On-street Residential Chargepoint Scheme
The government announced that it will spend over £600m between 2015 and 2020 to encourage the use and manufacture of ultra-low-emission vehicles, with £38m to be spent on public charging points.
As part of this initiative, the government is providing £2.5 million worth of funding for the On-street Residential Chargepoint Scheme. The scheme aims to provide charging capabilities for people who don’t have off-street parking. Ideally electric vehicles should be charged at home for better convenience and value, so this funding could improve the infrastructure of electric vehicle charging points and make the technology available to more people.
Local authorities can apply to receive a central government grant to part fund the purchase and installation of chargepoints in residential areas, and motorists can contact their local authority to register their interest in having a chargepoint on their street. The Office for Low Emission Vehicles (OLEV) will provide up to £7,500 per installation of each chargepoint in a residential area which lacks off-street parking. With a pot of £2.5m to dip into, this could provide 333 chargepoints across the UK, increasing the total amount of charging devices by around 5%.
Electric Buses and Rapid Response Vehicles
The use of electric vehicles goes beyond consumer use. Electric cars are being rolled out for paramedics in Bury and Rochdale to make the service more eco-friendly. The BMW i3 models - which are being used as rapid response vehicles - feature a small petrol engine that can generate electricity, which will only be used in extreme circumstances should the battery run out.
Elsewhere, Nottingham has one of the largest fleets of electric buses in Europe, boasting 58 buses, and this is supported by energy provider E.ON, who have provided 60 bus charging points in the city.
Electric Car Adoption Requires A Support Network
While Norway is planning to ban the petrol car, hoping to have 100% of all cars on the country’s roads running on green energy by 2025, the UK government is unlikely to suggest this kind of massive change.
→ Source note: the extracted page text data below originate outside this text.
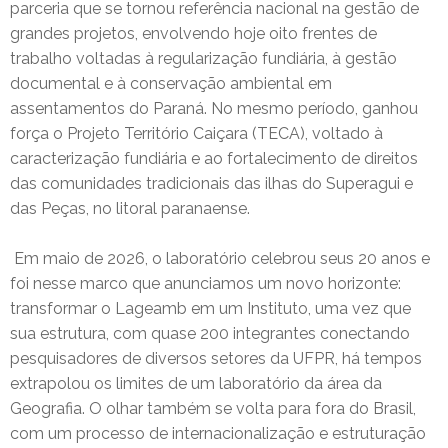
parceria que se tornou referência nacional na gestão de
grandes projetos, envolvendo hoje oito frentes de
trabalho voltadas à regularização fundiária, à gestão
documental e à conservação ambiental em
assentamentos do Paraná. No mesmo período, ganhou
força o Projeto Território Caiçara (TECA), voltado à
caracterização fundiária e ao fortalecimento de direitos
das comunidades tradicionais das ilhas do Superagui e
das Peças, no litoral paranaense.
Em maio de 2026, o laboratório celebrou seus 20 anos e
foi nesse marco que anunciamos um novo horizonte:
transformar o Lageamb em um Instituto, uma vez que
sua estrutura, com quase 200 integrantes conectando
pesquisadores de diversos setores da UFPR, há tempos
extrapolou os limites de um laboratório da área da
Geografia. O olhar também se volta para fora do Brasil,
com um processo de internacionalização e estruturação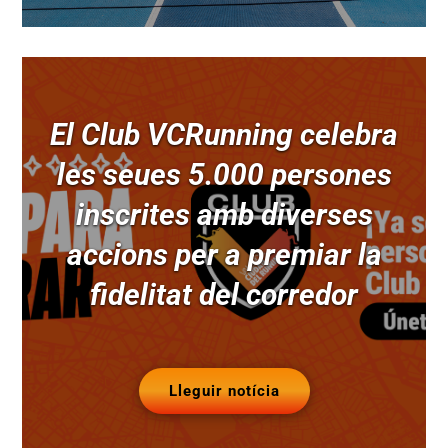
El Club VCRunning celebra
les seues 5.000 persones
inscrites amb diverses
accions per a premiar la
fidelitat del corredor
Lleguir notícia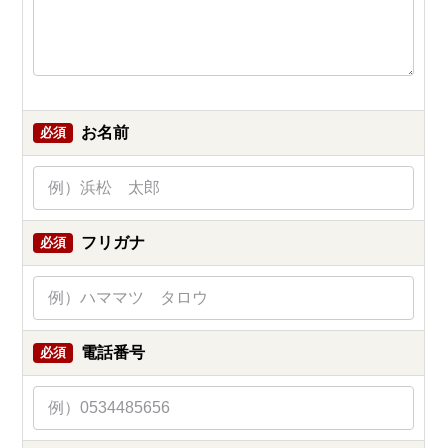
お名前
必須
フリガナ
必須
電話番号
必須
The closest to a formal position is that proposed in opposition by the Labour party to end the sale of petrol and diesel cars by 2030.
Improved infrastructure across the country could help to support the uptake of electric vehicles, and see motorists become more eco-friendly than ever before. Having more chargepoints would relieve ‘range anxiety’ as even if the total battery life doesn’t cover the entire journey, it will be more likely that there will be a chargepoint somewhere along the route. With positive steps being taken by the government and more models available than ever, the landscape for electric vehicles could look very different in a year’s time.